De la même manière que les azotures d'acyle, les azotures d'alkyle libèrent facilement de l'azote pour donner un nitrène fortement électrophile et oxydant. L'azoture de méthyle est particulièrement instable et explosif [5].

Le passage par les azotures est un moyen particulièrement simple d'obtenir une amine à partir d'un hydrocarbure halogéné ou d'un alcool primaires ou secondaires :

à partir d'un alcool par exemple

  R-CH2-OH + CH3-SO2-Cl → HCl + R-CH2-O-SO2-CH3 (mésylate)
  R-CH2-O-SO2-CH3 + Na+,N3- → R-CH2-N3 + Na+,CH3-SO3-
  R-CH2-N3 + H2 (platine) → R-CH2-NH2 + N2

Les meilleurs réducteurs sont l'hydrogène en présence d'un catalyseur tel que le platine, le tétrahydruroaluminate de lithium LiAlH4. Le tétrahydroruborate de sodium NaBH4 donne des rendements plus aléatoires [6] (il y a très souvent formation de l'alcool correspondant).
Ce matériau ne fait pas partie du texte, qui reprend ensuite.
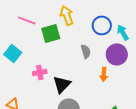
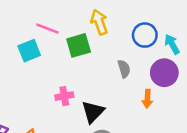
cyan square: (13, 53) -> (29, 51), moved, turned 30

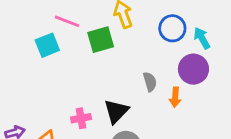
gray semicircle: (124, 69) -> (150, 82), moved
pink cross: (64, 96) -> (81, 118), moved

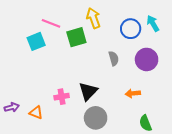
cyan arrow: (202, 38) -> (153, 23), moved
gray semicircle: (150, 82) -> (114, 58), moved
orange arrow: (175, 97) -> (133, 93), moved, turned 80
Le caractère oxydant des azotures d'alkyle se retrouve par exemple lors de la réaction de l'azidothymidine avec des thiols tels que le glutathion, le dithiothreitol (HS-CH2-CHOH-CHOH-CH2-SH), le mercaptoéthanol HS-CH2-CH2-OH. La réduction des azotures en amines par les thiols est d'ailleurs une méthode douce de réduction des azotures sensibles à l'hydrogénation catalytique sur un autre site fonctionnel [7], [8]
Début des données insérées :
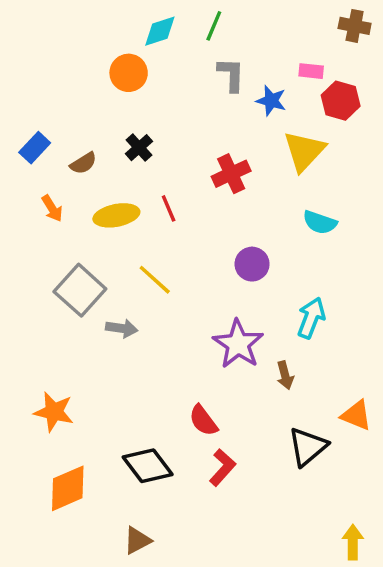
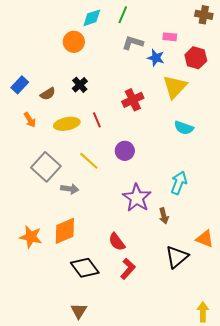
pink rectangle: (311, 71) -> (170, 37), moved
gray L-shape: (231, 75) -> (133, 43), turned -75
purple circle: (252, 264) -> (125, 151), moved
orange diamond: (68, 488) -> (65, 231), moved
brown triangle: (137, 540) -> (79, 311), turned -30

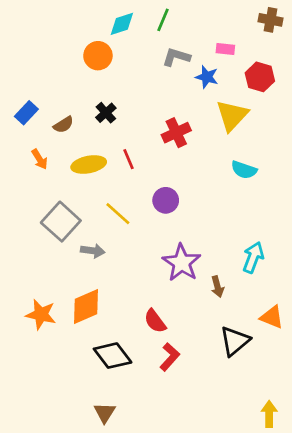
cyan arrow: (179, 183) -> (253, 257), moved

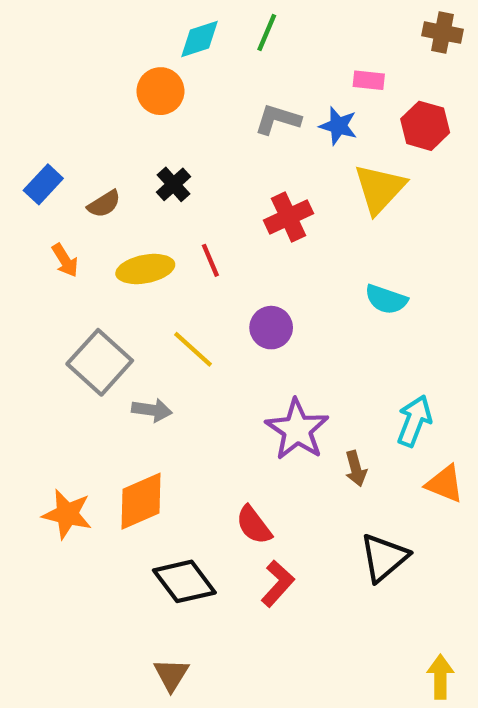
gray L-shape: (176, 57) -> (278, 119), moved
cyan semicircle: (244, 170) -> (386, 299), moved
orange triangle: (272, 317) -> (445, 484), moved

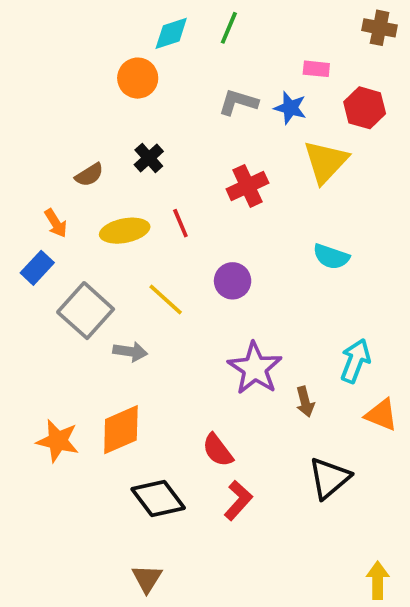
blue rectangle: (43, 184) -> (37, 268), moved

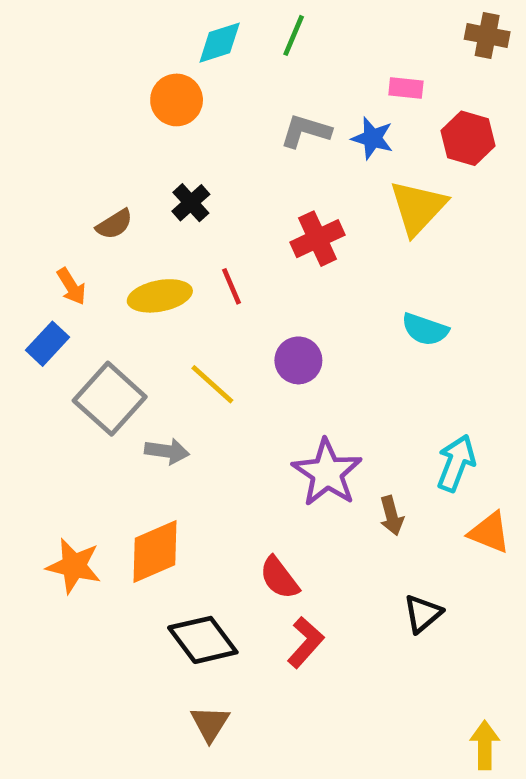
black triangle: (329, 478) -> (423, 614), size x0.7
brown triangle: (147, 579) -> (210, 724), moved

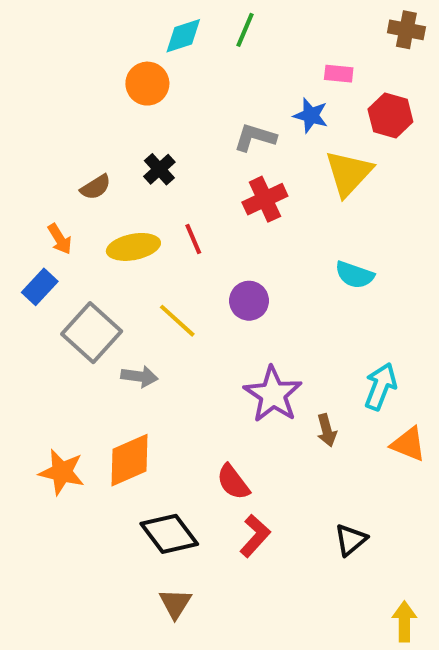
gray L-shape: (306, 131) -> (255, 137), moved
black triangle: (423, 614) -> (351, 540), moved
Une méthode très douce de réduction des azoture qui se déroule en milieu neutre a été mise au point. Il s'agit de la réaction de Staudinger [9],[10] . La triphénylphosphine joue le rôle de réducteur, le bilan avant hydrolyse faisant apparaître un phosphazène et de l'azote :

  R -N3 + PPh3 → R -N=PPh3 + N2

Puis l'hydrolyse libère l'amine et l'oxyde de triphénylphosphine :

  R -N=PPh3 + H2O → RNH2 + O=PPh3

Une modification de cette dernière réaction utilise le phosphite de triéthyle comme réducteur à la place de la triphénylphosphine : il s'agit du couplage phosphite-azoture [11]. L'azoture organique est également réduit en amine par ce composé du phosphore III.

[modifier] Sécurité

L'azoture de sodium est très toxique (DL50 par voie orale (rats) = 27 mg/kg) et peut être absorbé par voie cutanée.
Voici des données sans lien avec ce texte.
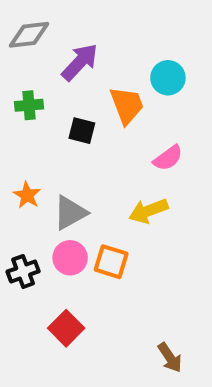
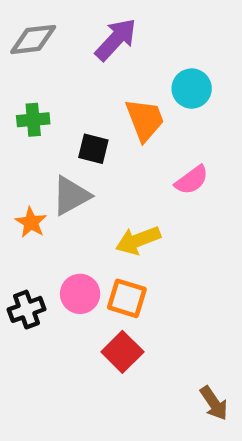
purple arrow: (80, 62) -> (116, 39), moved
yellow arrow: (148, 211) -> (138, 240), moved
gray triangle: (70, 213) -> (71, 196), moved
red square: (66, 328) -> (122, 352), moved
brown arrow: (170, 358) -> (214, 403), moved

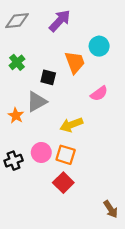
green cross: (33, 120) -> (17, 62), turned -35

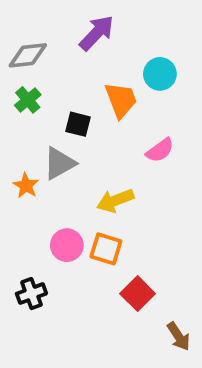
gray diamond: (17, 21) -> (28, 55), moved
black cross: (14, 161) -> (31, 294), moved
red square: (63, 183) -> (138, 294), moved

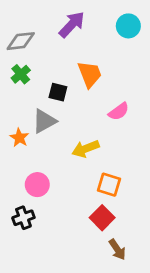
cyan circle: (160, 74) -> (128, 26), moved
pink circle: (67, 245) -> (37, 185), moved
orange square: (106, 249) -> (109, 185), moved
brown arrow: (179, 336) -> (117, 249), moved

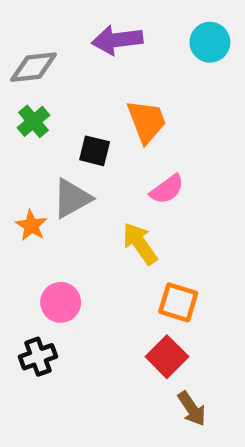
purple arrow: (72, 25) -> (117, 40), turned -140
pink semicircle: (119, 111) -> (167, 189), moved
yellow arrow: (86, 149) -> (140, 244), turned 76

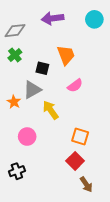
yellow arrow: (140, 244) -> (51, 110), moved
black cross: (38, 357) -> (17, 171), moved

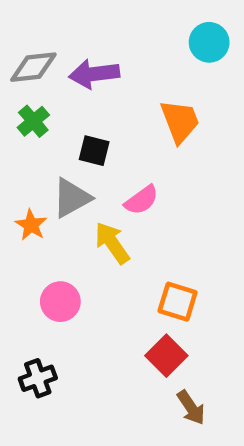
purple arrow: (53, 18) -> (94, 74), moved
orange trapezoid: (66, 55) -> (180, 121), moved
pink semicircle: (75, 86) -> (142, 200), moved

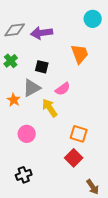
green cross: (33, 121) -> (11, 61), moved
black cross: (38, 378) -> (24, 175), moved
brown arrow: (191, 408) -> (93, 187), moved

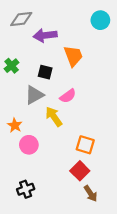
gray diamond: (15, 30) -> (21, 19), moved
orange trapezoid: (80, 54) -> (73, 56), moved
orange star: (14, 100) -> (15, 125), moved
brown arrow: (93, 187) -> (91, 194), moved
Il se décompose de manière explosive lorsqu'il est chauffé au-dessus de 275° et libère en particulier un volume important de diazote. Cette propriété est utilisée pour gonfler brutalement les coussins gonflables de sécurités de voiture.

Lors de l'acidification de la solution d'azoture de sodium, il y a formation de l'acide azothydrique, explosif.

La nucléophilie de l'ion azoture est suffisante pour former les diazoturométhane et triazoturométhane par réaction avec le dichlorométhane et le chloroforme. Ces deux composés sont extrêmement toxiques et explosifs, ainsi qu'il l'a été rapporté par A. Hassner et al. [12].